Digital assets include digital images from photographs, electronic bank and investment account statements, e-mail records and associated passwords, and social media accounts such as Facebook, Linked-In, Twitter, and YouTube. The culmination of these digital assets forms a person’s digital estate. Not surprisingly, given the ever-increasing role of digitalization in our daily lives, digital estate planning has become a major issue for estate planners. Still, only five states have laws governing digital estate planning. In order to adequately plan for the digital estates of Americans, the law must accommodate recent technological advancements. The establishment of a uniform set of laws will ensure that the digital assets of Americans are adequately protected.

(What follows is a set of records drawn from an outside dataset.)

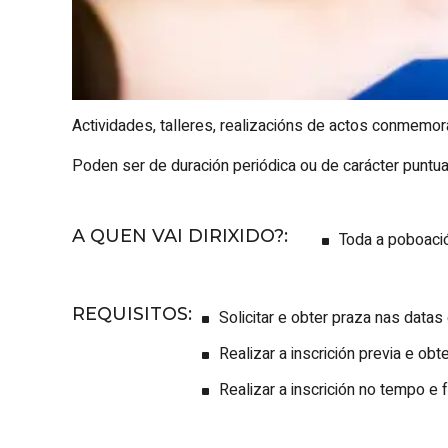
Actividades, talleres, realizacións de actos conmemor
Poden ser de duración periódica ou de carácter puntua
A QUEN VAI DIRIXIDO?
:
Toda a poboaci
REQUISITOS
:
Solicitar e obter praza nas datas
Realizar a inscrición previa e obt
Realizar a inscrición no tempo e 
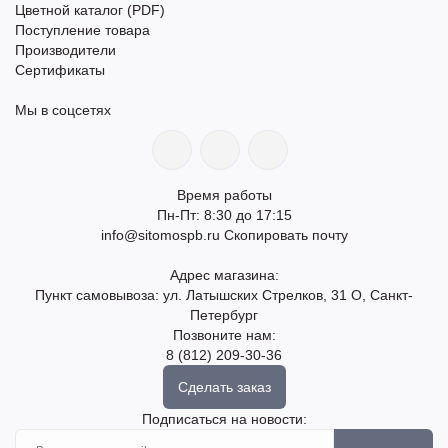
Цветной каталог (PDF)
Поступление товара
Производители
Сертификаты
Мы в соцсетях
Время работы
Пн-Пт: 8:30 до 17:15
info@sitomospb.ru
Скопировать почту
Адрес магазина:
Пункт самовывоза: ул. Латышских Стрелков, 31 О, Санкт-
Петербург
Позвоните нам:
8 (812) 209-30-36
Сделать заказ
Подписаться на новости:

Part II of this Comment provides a general overview of traditional estate planning. Part III then examines the practicalities of estate planning for digital assets. It will then evaluate the major issues associated with digital estate planning, beginning with the digital asset policies of various companies. Included in this analysis will be the general rationale underlying digital estate planning. Part IV will provide real-life examples of planning for digital assets and its effects on decedents’ families. Part V will outline the state laws that currently provide for digital estate planning, highlighting the need to establish a set of uniform laws for digital assets that are tailored to the current digital age. Part VI explores efforts underway to create such uniform laws. Part VII discusses certain websites that seek to help people plan for their digital estates. Part VIII delves into a discussion of the privacy issues and the implications that are raised by digital estate planning. Part IX will then examine how recent technological advancements, such as cloud computing, may affect planning for digital assets, as well as the policy implications of digital estate planning as a whole. Finally, this Comment concludes by evaluating the policy implications underlying the creation of a uniform digital estate planning law.